## Problem
Each line of the material below that holds the word "それに代わって" needs to be copied.

## Material for this task
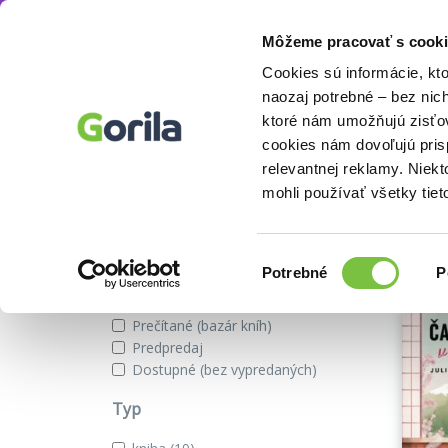
Môžeme pracovať s cooki
Séria
Romantické úteky
Knihy
E-knihy
Filmy
Cookies sú informácie, kt
naozaj potrebné – bez nic
ktoré nám umožňujú zisťov
Séria Romantické úteky
cookies nám dovoľujú pri
relevantnej reklamy. Niek
mohli používať všetky tiet
Zobraziť iba
Našli 
Novinky
Výber
Potrebné
P
Zľavnené tituly
súhlasu
Na sklade
Prečítané (bazár kníh)
Predpredaj
Dostupné (bez vypredaných)
Typ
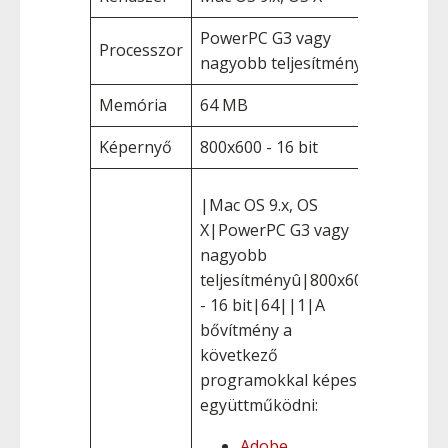
PowerPC G3 vagy
Processzor
nagyobb teljesítményû
Memória
64 MB
Képernyő
800x600 - 16 bit
|Mac OS 9.x, OS
X|PowerPC G3 vagy
nagyobb
teljesítményû|800x600
- 16 bit|64||1|A
bővítmény a
következő
programokkal képes
együttműködni:
Adobe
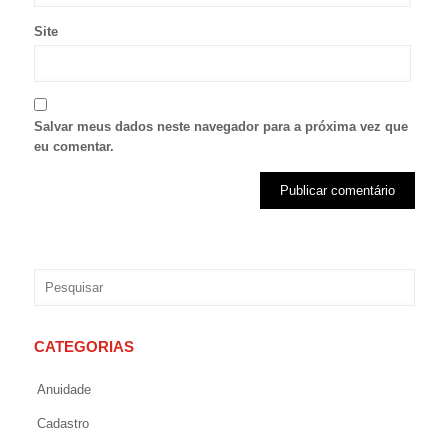
Site
Salvar meus dados neste navegador para a próxima vez que
eu comentar.
CATEGORIAS
Anuidade
Cadastro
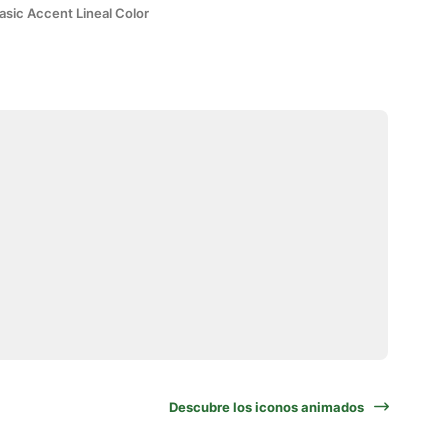
asic Accent Lineal Color
Descubre los iconos animados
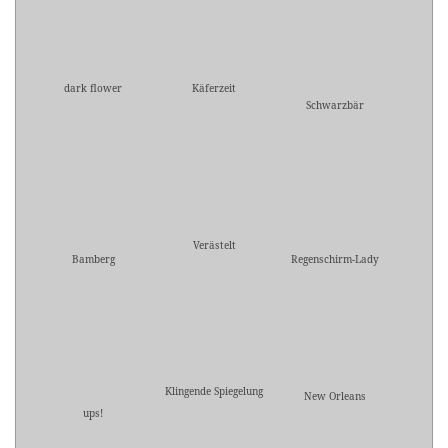
dark flower
Käferzeit
Schwarzbär
Verästelt
Bamberg
Regenschirm-Lady
Klingende Spiegelung
New Orleans
ups!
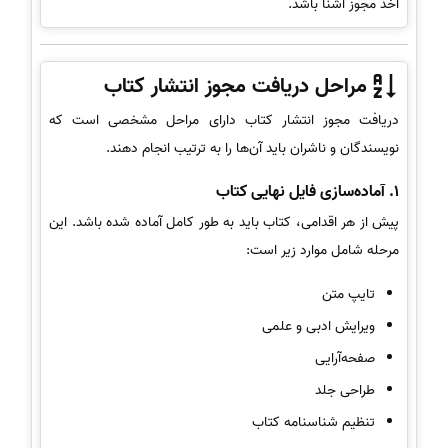
اخذ مجوز آشنا باشد.
مراحل دریافت مجوز انتشار کتاب
دریافت مجوز انتشار کتاب دارای مراحل مشخصی است که
نویسندگان و ناشران باید آن‌ها را به ترتیب انجام دهند.
1. آماده‌سازی فایل نهایی کتاب
پیش از هر اقدامی، کتاب باید به طور کامل آماده شده باشد. این
مرحله شامل موارد زیر است:
تایپ متن
ویرایش ادبی و علمی
صفحه‌آرایی
طراحی جلد
تنظیم شناسنامه کتاب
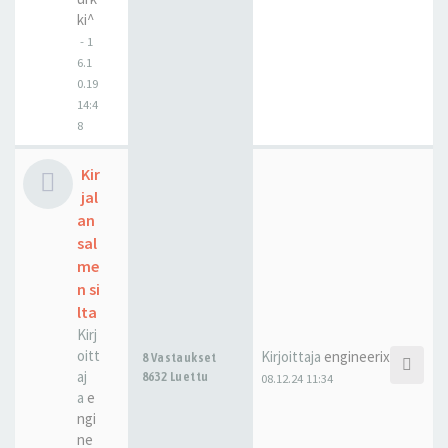
ki^
-
1
6.1
0.19
14:4
8
Kir
jal
an
sal
me
n si
lta
Kirj
oitt
Kirjoittaja
engineerix
8 Vastaukset
aj
8632 Luettu
08.12.24 11:34
a
e
ngi
ne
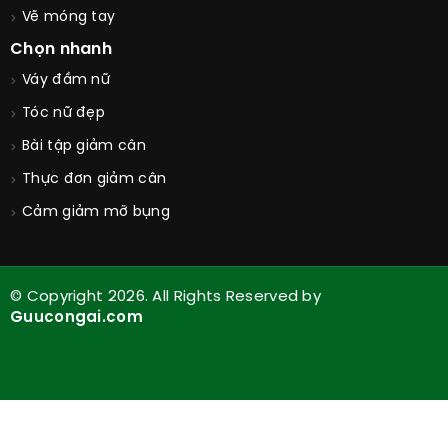
Vẽ móng tay
Chọn nhanh
Váy đầm nữ
Tóc nữ đẹp
Bài tập giảm cân
Thực đơn giảm cân
Cảm giảm mỡ bụng
© Copyright 2026. All Rights Reserved by
Guucongai.com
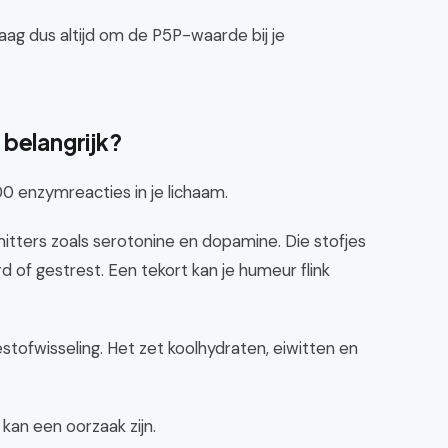
Vraag dus altijd om de P5P-waarde bij je
 belangrijk?
00 enzymreacties in je lichaam.
itters zoals serotonine en dopamine. Die stofjes
rd of gestrest. Een tekort kan je humeur flink
stofwisseling. Het zet koolhydraten, eiwitten en
kan een oorzaak zijn.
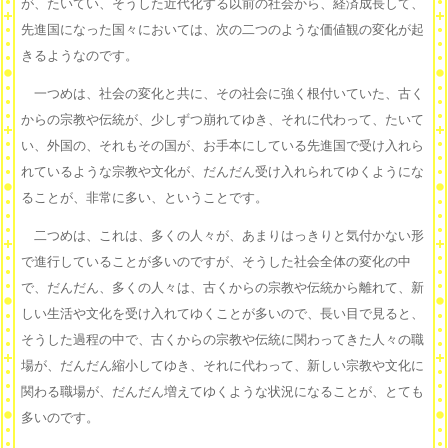
が、たいてい、そうした近代化する以前の社会から、経済成長して、
先進国になった国々においては、次の二つのような価値観の変化が起
きるようなのです。
一つめは、社会の変化と共に、その社会に強く根付いていた、古く
からの宗教や伝統が、少しずつ崩れてゆき、それに代わって、たいて
い、外国の、それもその国が、お手本にしている先進国で受け入れら
れているような宗教や文化が、だんだん受け入れられてゆくようにな
ることが、非常に多い、ということです。
二つめは、これは、多くの人々が、あまりはっきりと気付かない形
で進行していることが多いのですが、そうした社会全体の変化の中
で、だんだん、多くの人々は、古くからの宗教や伝統から離れて、新
しい生活や文化を受け入れてゆくことが多いので、長い目で見ると、
そうした過程の中で、古くからの宗教や伝統に関わってきた人々の職
場が、だんだん縮小してゆき、それに代わって、新しい宗教や文化に
関わる職場が、だんだん増えてゆくような状況になることが、とても
多いのです。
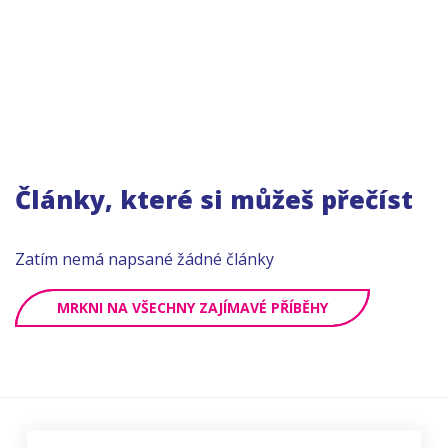
Články, které si můžeš přečíst
Zatím nemá napsané žádné články
MRKNI NA VŠECHNY ZAJÍMAVÉ PŘÍBĚHY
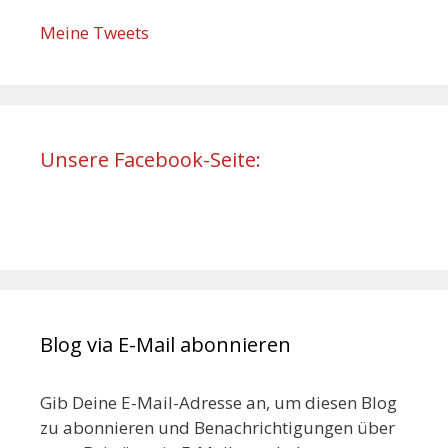
Meine Tweets
Unsere Facebook-Seite:
Blog via E-Mail abonnieren
Gib Deine E-Mail-Adresse an, um diesen Blog
zu abonnieren und Benachrichtigungen über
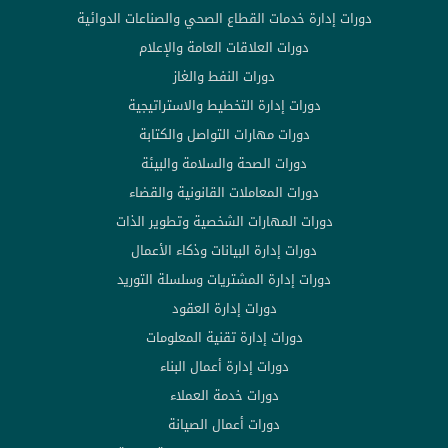
دورات إدارة خدمات القطاع الصحي والصناعات الدوائية
دورات العلاقات العامة والإعلام
دورات النفط والغاز
دورات إدارة التخطيط والاستراتيجية
دورات مهارات التواصل والكتابة
دورات الصحة والسلامة والبيئة
دورات المعاملات القانونية والقضاء
دورات المهارات الشخصية وتطوير الذات
دورات إدارة البيانات وذكاء الأعمال
دورات إدارة المشتريات وسلسلة التوريد
دورات إدارة العقود
دورات إدارة تقنية المعلومات
دورات إدارة أعمال البناء
دورات خدمة العملاء
دورات أعمال الصيانة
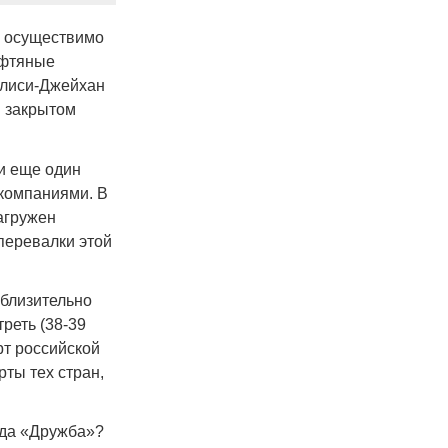
о осуществимо
ефтяные
илиси-Джейхан
 в закрытом
и еще один
компаниями. В
агружен
перевалки этой
иблизительно
треть (38-39
рт российской
рты тех стран,
ода «Дружба»?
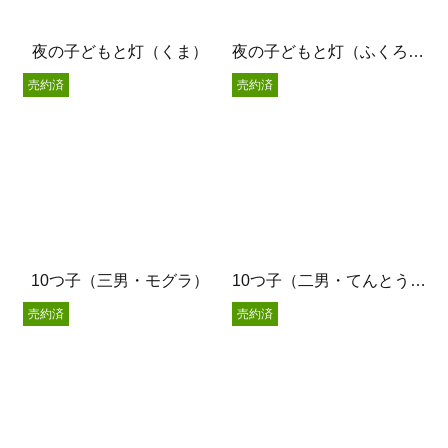
夜の子どもと灯（くま）
夜の子どもと灯（ふくろう）
売約済
売約済
10つ子（三男・モグラ）
10つ子（二男・てんとう虫）
売約済
売約済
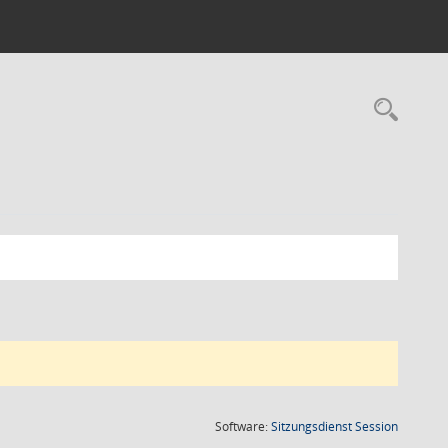
Rec
(Wird in
Software:
Sitzungsdienst
Session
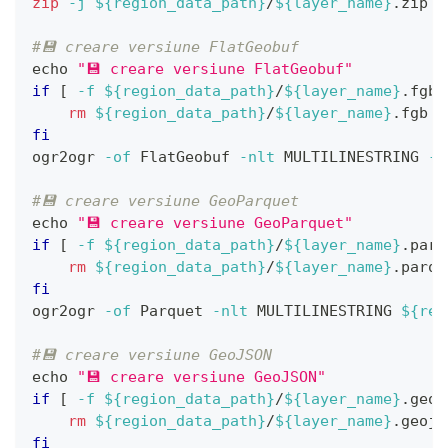
zip
-j
${region_data_path}
/
${layer_name}
.zip 
$
#💾 creare versiune FlatGeobuf
echo
"💾 creare versiune FlatGeobuf"
if
[
-f
${region_data_path}
/
${layer_name}
.fgb 
rm
${region_data_path}
/
${layer_name}
.fgb
fi
ogr2ogr 
-of
 FlatGeobuf 
-nlt
 MULTILINESTRING 
-n
#💾 creare versiune GeoParquet
echo
"💾 creare versiune GeoParquet"
if
[
-f
${region_data_path}
/
${layer_name}
.parq
rm
${region_data_path}
/
${layer_name}
.parqu
fi
ogr2ogr 
-of
 Parquet 
-nlt
 MULTILINESTRING 
${reg
#💾 creare versiune GeoJSON
echo
"💾 creare versiune GeoJSON"
if
[
-f
${region_data_path}
/
${layer_name}
.geoj
rm
${region_data_path}
/
${layer_name}
.geojs
fi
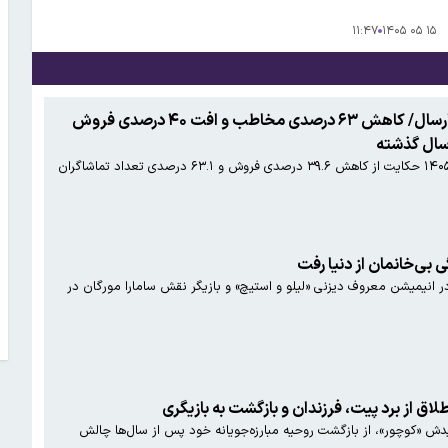
۱۱:۴۷
۱۵ ۰۵ ۱۴۰۵
سینمای ایران؛ هر سال دریغ از پارسال/ کاهش ۶۳ درصدی مخاطب و افت ۴۰ درصدی فروش
آمار فروش سینمای ایران در خردادماه ۱۴۰۵ حکایت از کاهش ۳۹.۶ درصدی فروش و ۶۳.۱ درصدی تعداد تماشاگران
یمیشن معروف دیزنی «لیلو و استیچ» و بازیگر نقش سامارا مورگان در
طلاق از برد پیت، فرزندان و بازگشت به بازیگری
یدش «کوچور»، از بازگشت روحیه مبارزه‌جویانه خود پس از سال‌ها چالش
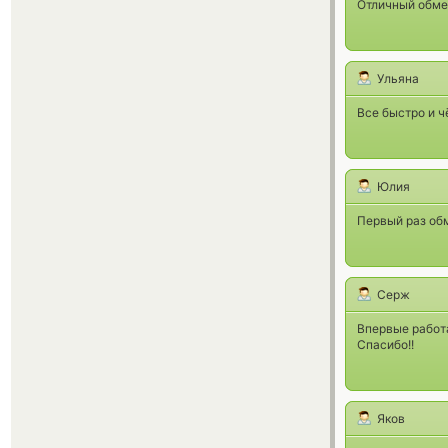
Отличный обмен
Ульяна
Все быстро и чё
Юлия
Первый раз об
Серж
Впервые работ
Спасибо!!
Яков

## Result for this exercise
からの宗教や伝統が、少しずつ崩れてゆき、それに代わって、たいて
場が、だんだん縮小してゆき、それに代わって、新しい宗教や文化に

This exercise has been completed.